ELECTROMECHANICAL ACTUATOR STRUCTURE

Abstract

An electromechanical actuator structure is disclosed to include an electric actuator affixed to a base, a resilient drive member, which has a fixed segment fixedly connected to the electric actuator for synchronous reciprocating movement and a resilient segment extending out of the electric actuator and terminating in a conduction portion, a passive member mounted in the conduction portion of the resilient drive member, and a spring member mounted on the resilient segment of the resilient drive member and forcing the passive member into friction engagement with the conduction portion for enabling the passive member to be moved with the resilient drive member. By means of the amplitude of oscillation produced by the resilient drive member during displacement, the amount of displacement of the passive member is enlarged, and therefore the displacement speed of the passive member is increased and the working frequency of the drive pulse is lowered.

Description

BACKGROUND OF THE INVENTION

1. Field of the Invention

The present invention relates to an electromechanical actuator and more particularly, to an electromechanical actuator structure practical for use in a flat, small-sized product, such as a lens or image sensor of a mobile electronic product having a photographing function. This increases the displacement speed of the passive member and lowers the working frequency of the drive pulse by the use of an electric actuator to produce a displacement action and the use of a resilient drive member to increase the amount of displacement of the electric actuator to the passive member.

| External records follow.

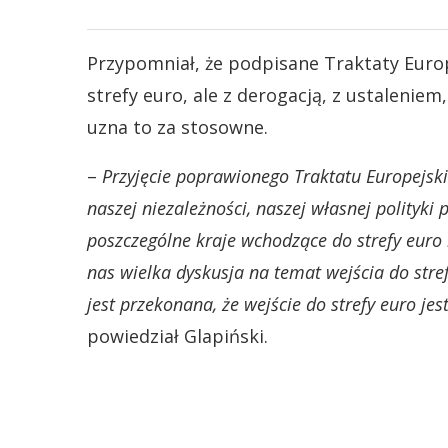
Przypomniał, że podpisane Traktaty Europ
strefy euro, ale z derogacją, z ustaleniem
uzna to za stosowne.
–
Przyjęcie poprawionego Traktatu Europejski
naszej niezależności, naszej własnej polityki 
poszczególne kraje wchodzące do strefy euro
nas wielka dyskusja na temat wejścia do stref
jest przekonana, że wejście do strefy euro jes
powiedział Glapiński.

2. Description of the Related Art

U.S. Pat. No. 6,218,764, entitled “Actuator using electromechanical transducer and drive pulse generator suitable thereof”, discloses an actuator using an electromechanical transducer capable of driving efficiently and at high speed, which comprises an electromechanical transducer for repeatedly producing linear displacement in a predetermined direction, a first member fixedly coupled to one end of the electromechanical transducer, a second member frictionally coupled to the first member, the first member and the second member being moveable in the predetermined direction; and a drive pulse generating means for supplying a drive pulse to the electromechanical transducer, wherein the drive pulse has the shape of a sawtooth waveform having a gradually changing portion and a rapidly changing portion.

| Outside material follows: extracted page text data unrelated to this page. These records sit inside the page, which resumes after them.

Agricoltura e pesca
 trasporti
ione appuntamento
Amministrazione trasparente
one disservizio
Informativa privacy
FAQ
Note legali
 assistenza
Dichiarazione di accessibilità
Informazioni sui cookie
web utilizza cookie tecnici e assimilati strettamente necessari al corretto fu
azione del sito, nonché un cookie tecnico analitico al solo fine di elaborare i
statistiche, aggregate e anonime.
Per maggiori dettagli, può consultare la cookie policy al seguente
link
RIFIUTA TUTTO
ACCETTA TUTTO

The aforesaid design has numerous drawbacks as follows:

• • 1. The actuator and the drive shaft are not fixedly connected together, thereby lowering the reliability of the structure.
  • 2. Because a piezoelectric element is directly used, the lower amount of displacement of the piezoelectric element does not allow further lowering of the working frequency of the actuator.
  • 3. Due to high-frequency harmonic wave in the waveform, leakage current is high.
  • 4. Because the space between the actuator and the drive shaft must be kept empty, much installation space is required, and the structure cannot be further reduced in size.
  • 5. The piezoelectric actuator used has a low amount of displacement and low output, variation of the load may cause a trouble.

SUMMARY OF THE INVENTION

An embodiment of the invention provides an electromechanical actuator structure, which eliminates the aforesaid drawbacks. An embodiment utilizes an electric actuator controllable to reciprocate by electric drive pulses. During reciprocating movement of the electric actuator, a resilient drive member that is connected to the electric actuator is synchronously reciprocated, thereby causing a passive member to move continuously due to the effect of friction contact between the resilient drive member and the passive member subject to the principle of inertia.

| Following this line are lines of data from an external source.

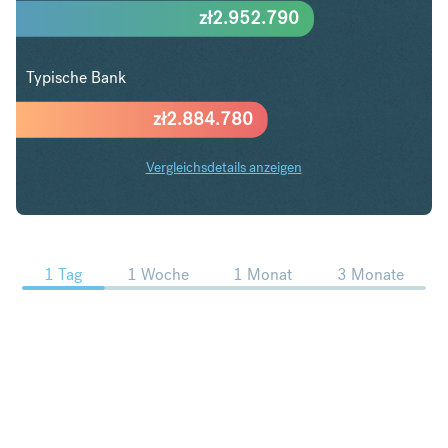
zł
2.952.790
Typische Bank
zł
2.884.780
Vergleichsdetails anzeigen
USD in PLN Trends
1 Tag
1 Woche
1 Monat
3 Monate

The passive member can be directly affixed to a driven member (for example, the lens or image sensor of a mobile electronic product having a photographing function). The amplitude of oscillation of the resilient drive member enlarges the amount of displacement of the electric actuator relative to the passive member, thereby increasing the displacement speed of the passive member and lowering the working frequency of the drive pulse.

Therefore, embodiments of the invention has following advantages over the conventional design:

1. The invention allows fixed connection between the actuator and the drive member to improve the reliability of the structure.

2. The structural design of the invention enlarges the amount of displacement of the electric actuator relative to the passive member, thereby increasing the displacement speed and lowering the working frequency.

3. By means of changing the waveform of the drive voltage or current, leakage current is minimized.

4. The passive member is directly connected to the driven member, saving much installation space.

5. The electric actuator can be a magnetostrictive actuator that provides a big amount of displacement and output.

BRIEF DESCRIPTION OF THE DRAWINGS

FIG. 1 is a schematic drawing illustrating the structure of an electromechanical actuator structure according to the present invention.

FIG. 2 is a perspective elevational view illustrating the electromechanical actuator structure according to the present invention.

FIG. 3 is a top view illustrating the electromechanical actuator structure shown in FIG. 2.

FIG. 4 is a front view illustrating the electromechanical actuator structure shown in FIG. 2.

FIG. 5 is a schematic drawing illustrating the electromechanical actuator structure of the present invention in action.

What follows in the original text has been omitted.